» WHAT TO DO
Whenever a line of the listing contains the string "bibliothèque", return that line.

*** EXTRACTED MATERIAL ***

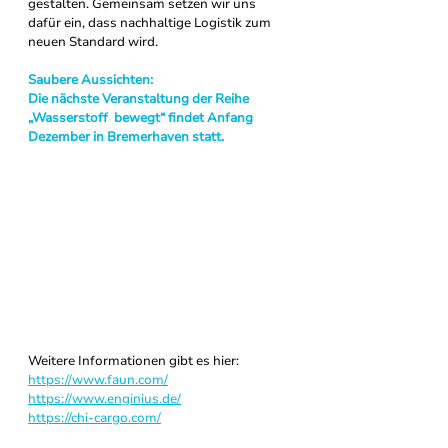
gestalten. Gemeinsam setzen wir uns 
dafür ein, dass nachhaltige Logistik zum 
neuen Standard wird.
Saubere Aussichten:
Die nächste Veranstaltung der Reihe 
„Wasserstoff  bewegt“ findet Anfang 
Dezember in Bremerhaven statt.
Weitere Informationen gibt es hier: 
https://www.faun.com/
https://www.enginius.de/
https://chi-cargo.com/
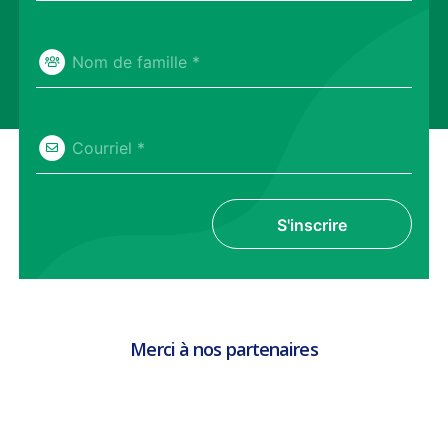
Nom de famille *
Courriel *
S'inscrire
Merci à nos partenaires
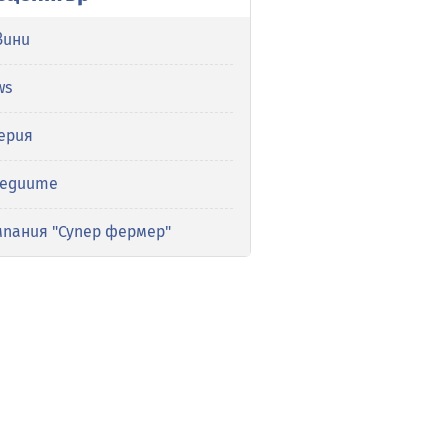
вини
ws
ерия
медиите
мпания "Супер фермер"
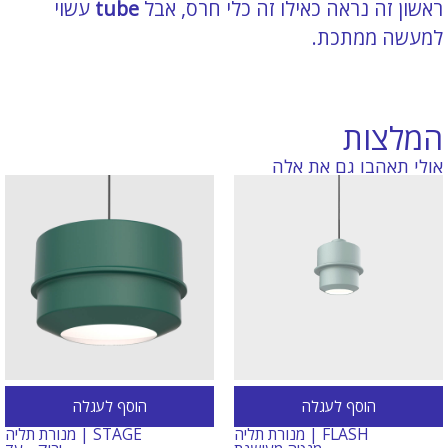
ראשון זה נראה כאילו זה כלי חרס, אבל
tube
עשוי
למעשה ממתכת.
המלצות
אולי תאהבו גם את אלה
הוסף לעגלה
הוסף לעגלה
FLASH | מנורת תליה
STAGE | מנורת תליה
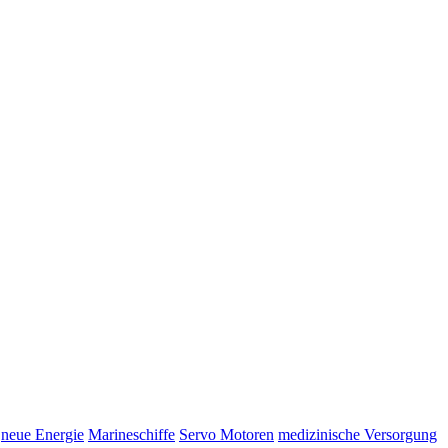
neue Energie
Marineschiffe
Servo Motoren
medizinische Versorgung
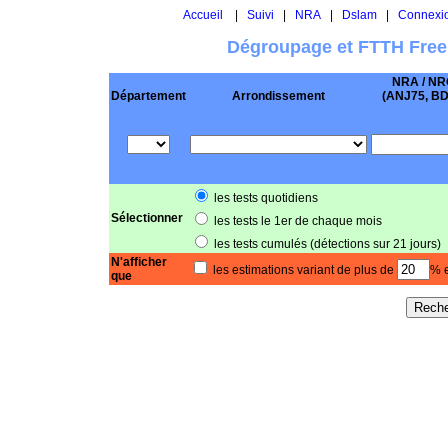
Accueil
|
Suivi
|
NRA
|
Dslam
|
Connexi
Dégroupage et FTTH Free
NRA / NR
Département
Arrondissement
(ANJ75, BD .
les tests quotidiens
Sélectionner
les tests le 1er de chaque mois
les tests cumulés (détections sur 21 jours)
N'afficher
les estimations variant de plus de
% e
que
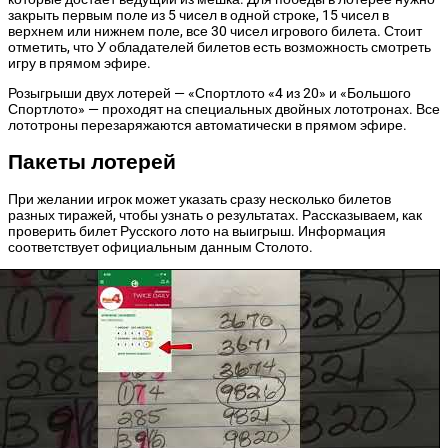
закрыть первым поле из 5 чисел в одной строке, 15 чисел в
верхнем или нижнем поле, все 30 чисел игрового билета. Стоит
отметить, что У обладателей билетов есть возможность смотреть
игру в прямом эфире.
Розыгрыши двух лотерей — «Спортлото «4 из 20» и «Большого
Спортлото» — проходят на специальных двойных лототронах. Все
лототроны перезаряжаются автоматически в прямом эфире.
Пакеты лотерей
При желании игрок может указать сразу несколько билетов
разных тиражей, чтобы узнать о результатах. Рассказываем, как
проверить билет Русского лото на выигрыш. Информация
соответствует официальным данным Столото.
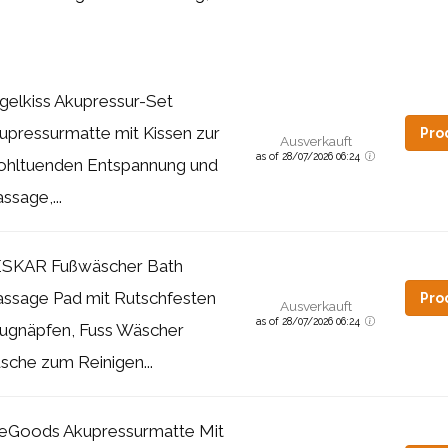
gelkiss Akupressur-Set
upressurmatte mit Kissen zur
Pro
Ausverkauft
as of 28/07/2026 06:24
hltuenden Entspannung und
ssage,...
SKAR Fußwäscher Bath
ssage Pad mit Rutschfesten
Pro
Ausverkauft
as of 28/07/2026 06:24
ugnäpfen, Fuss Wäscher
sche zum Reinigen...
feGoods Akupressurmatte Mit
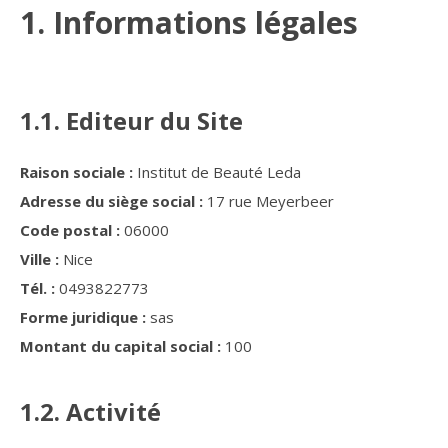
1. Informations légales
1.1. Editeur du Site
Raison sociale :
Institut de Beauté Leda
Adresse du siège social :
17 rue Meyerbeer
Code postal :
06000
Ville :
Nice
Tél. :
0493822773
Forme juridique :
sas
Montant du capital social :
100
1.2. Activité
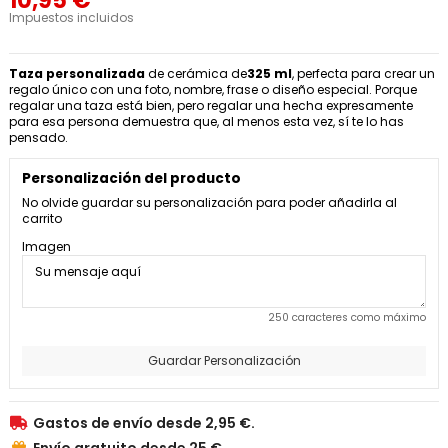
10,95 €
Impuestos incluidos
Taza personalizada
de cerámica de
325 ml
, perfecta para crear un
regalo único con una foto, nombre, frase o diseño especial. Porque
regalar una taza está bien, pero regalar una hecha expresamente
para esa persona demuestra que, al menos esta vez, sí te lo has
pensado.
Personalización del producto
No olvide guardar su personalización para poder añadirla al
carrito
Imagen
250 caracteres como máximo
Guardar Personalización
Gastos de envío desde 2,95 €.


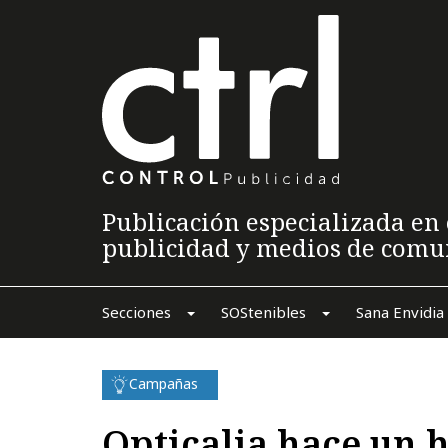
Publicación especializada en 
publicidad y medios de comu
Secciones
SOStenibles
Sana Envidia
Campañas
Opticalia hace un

*** End of EXTRACTED MATERIAL ***
*** EXTRACTED MATERIAL ***

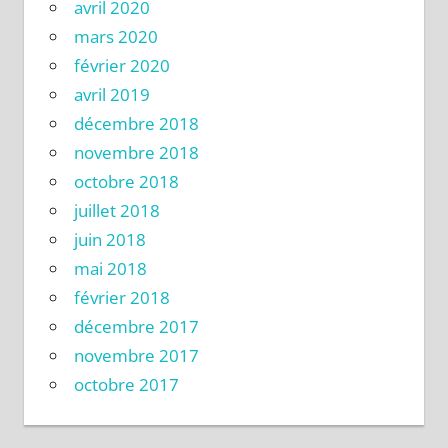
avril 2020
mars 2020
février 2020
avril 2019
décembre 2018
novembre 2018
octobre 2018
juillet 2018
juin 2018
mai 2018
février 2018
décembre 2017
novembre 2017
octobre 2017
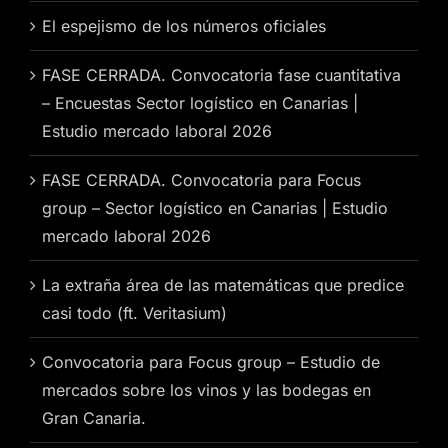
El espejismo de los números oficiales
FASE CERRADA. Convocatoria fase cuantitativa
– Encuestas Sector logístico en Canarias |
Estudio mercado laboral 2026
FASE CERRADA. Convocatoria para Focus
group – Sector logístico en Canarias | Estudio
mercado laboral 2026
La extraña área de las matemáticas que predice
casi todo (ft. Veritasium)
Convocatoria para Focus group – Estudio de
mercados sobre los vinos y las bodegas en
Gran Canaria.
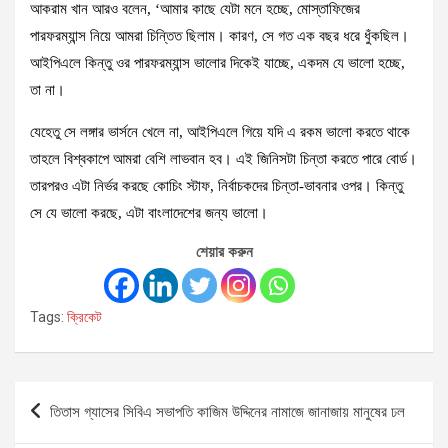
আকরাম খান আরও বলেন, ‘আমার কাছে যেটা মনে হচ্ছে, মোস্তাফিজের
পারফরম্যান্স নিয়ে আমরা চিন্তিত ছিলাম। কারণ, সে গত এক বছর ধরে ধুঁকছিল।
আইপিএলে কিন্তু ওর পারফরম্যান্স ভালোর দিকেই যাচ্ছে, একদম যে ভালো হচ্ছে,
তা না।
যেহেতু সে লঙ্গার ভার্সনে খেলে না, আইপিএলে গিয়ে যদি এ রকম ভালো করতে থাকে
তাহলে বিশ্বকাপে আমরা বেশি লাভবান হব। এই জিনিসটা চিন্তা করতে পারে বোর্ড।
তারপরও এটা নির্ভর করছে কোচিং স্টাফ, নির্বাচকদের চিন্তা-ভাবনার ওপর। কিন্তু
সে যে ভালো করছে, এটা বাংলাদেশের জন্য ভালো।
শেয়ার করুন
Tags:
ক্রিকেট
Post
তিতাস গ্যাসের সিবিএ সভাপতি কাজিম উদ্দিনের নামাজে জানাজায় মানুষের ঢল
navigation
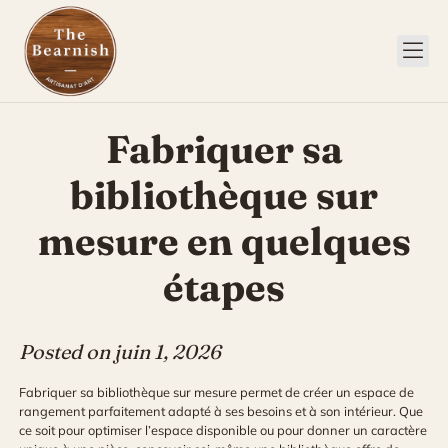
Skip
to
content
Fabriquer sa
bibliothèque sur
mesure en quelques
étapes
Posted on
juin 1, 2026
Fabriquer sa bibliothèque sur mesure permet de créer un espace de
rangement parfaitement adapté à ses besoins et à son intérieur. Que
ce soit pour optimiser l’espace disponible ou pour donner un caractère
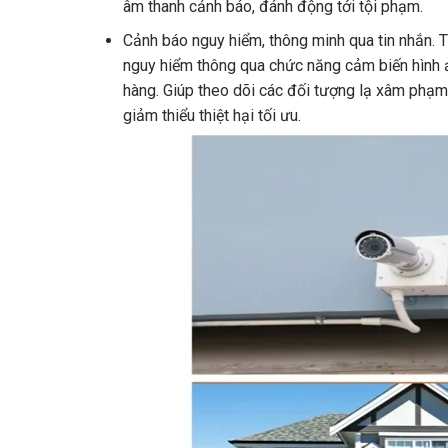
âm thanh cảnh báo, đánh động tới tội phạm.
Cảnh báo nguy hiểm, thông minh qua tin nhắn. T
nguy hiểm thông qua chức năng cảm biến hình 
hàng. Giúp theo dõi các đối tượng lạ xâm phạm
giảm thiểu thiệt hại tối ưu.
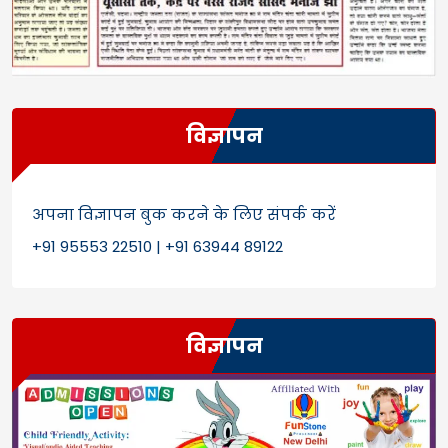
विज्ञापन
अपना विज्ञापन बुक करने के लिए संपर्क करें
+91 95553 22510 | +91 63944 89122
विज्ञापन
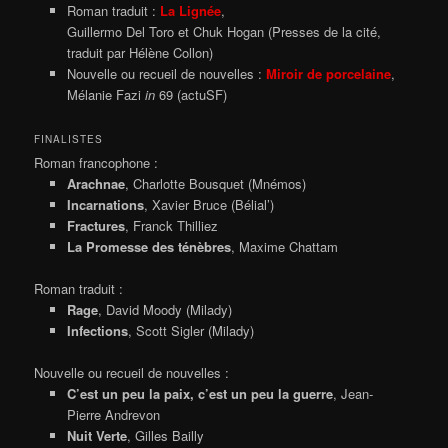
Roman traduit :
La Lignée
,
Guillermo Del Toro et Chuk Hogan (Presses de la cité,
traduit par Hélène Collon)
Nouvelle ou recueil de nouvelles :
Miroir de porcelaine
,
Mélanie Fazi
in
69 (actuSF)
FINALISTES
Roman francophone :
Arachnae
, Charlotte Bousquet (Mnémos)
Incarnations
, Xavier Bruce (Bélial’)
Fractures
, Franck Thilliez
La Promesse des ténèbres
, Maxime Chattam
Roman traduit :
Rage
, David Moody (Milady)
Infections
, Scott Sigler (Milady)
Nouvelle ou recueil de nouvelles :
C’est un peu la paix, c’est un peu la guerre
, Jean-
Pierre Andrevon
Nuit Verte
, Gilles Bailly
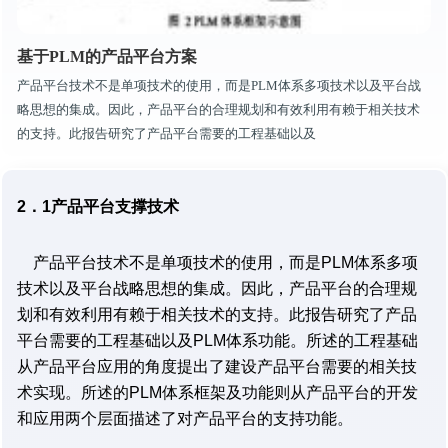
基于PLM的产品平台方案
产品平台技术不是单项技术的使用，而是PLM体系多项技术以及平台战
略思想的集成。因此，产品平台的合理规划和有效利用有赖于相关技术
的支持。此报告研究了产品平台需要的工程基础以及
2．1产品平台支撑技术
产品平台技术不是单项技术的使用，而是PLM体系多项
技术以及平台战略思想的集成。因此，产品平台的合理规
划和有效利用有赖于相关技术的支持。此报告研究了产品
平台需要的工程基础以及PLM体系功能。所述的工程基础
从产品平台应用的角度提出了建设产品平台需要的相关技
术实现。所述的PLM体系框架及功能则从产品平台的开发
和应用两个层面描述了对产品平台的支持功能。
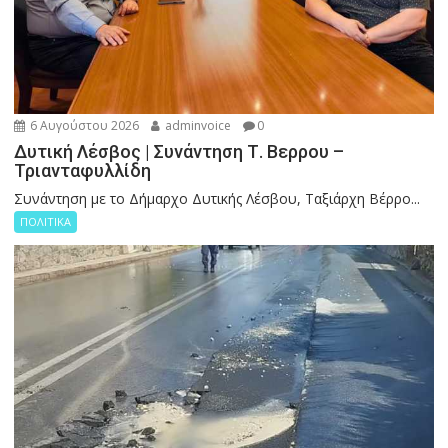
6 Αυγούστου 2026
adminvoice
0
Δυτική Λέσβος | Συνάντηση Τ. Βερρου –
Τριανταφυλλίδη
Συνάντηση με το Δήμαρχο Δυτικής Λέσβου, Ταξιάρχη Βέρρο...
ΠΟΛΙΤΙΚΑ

*** End of EXTRACTED MATERIAL ***
*** EXTRACTED MATERIAL ***

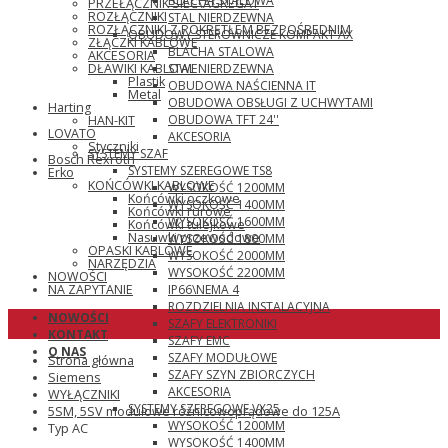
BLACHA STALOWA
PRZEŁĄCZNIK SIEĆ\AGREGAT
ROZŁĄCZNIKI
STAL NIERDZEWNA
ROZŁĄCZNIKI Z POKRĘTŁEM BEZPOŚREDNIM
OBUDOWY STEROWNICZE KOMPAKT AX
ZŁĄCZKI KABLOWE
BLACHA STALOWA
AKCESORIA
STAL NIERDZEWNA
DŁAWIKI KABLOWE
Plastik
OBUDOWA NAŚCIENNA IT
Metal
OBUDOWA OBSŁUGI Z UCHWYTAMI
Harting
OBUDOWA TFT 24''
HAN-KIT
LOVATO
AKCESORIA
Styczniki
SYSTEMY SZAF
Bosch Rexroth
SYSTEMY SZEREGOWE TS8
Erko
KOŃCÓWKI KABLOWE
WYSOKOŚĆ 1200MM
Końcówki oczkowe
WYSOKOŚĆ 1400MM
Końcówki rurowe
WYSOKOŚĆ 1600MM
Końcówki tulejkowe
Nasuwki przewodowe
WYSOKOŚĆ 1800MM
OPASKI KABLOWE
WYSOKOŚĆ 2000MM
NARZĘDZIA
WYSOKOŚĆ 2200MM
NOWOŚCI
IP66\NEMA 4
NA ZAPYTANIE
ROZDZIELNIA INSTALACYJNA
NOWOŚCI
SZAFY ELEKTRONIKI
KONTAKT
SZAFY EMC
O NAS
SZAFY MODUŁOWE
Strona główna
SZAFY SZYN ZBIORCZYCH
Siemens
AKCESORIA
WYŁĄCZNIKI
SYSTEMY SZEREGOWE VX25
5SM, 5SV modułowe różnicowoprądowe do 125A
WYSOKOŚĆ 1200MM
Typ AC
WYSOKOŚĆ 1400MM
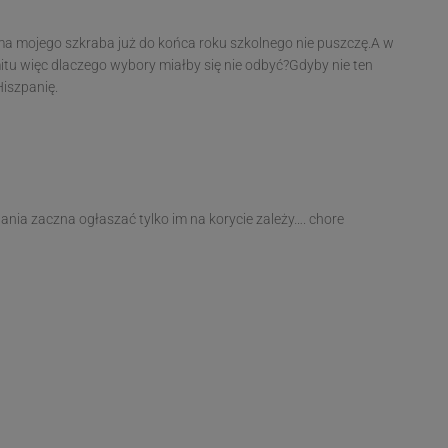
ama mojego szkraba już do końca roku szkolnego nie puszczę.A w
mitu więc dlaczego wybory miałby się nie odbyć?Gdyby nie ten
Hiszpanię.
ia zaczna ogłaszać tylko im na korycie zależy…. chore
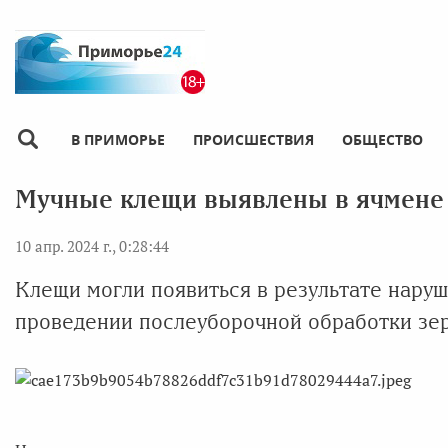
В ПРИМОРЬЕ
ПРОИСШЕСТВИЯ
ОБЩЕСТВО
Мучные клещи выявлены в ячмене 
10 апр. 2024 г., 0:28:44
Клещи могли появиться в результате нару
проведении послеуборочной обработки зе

*** End of EXTRACTED MATERIAL ***

» PROBLEM SOLUTION
bibliothèque sur
Fabriquer sa bibliothèque sur mesure permet de créer un espace de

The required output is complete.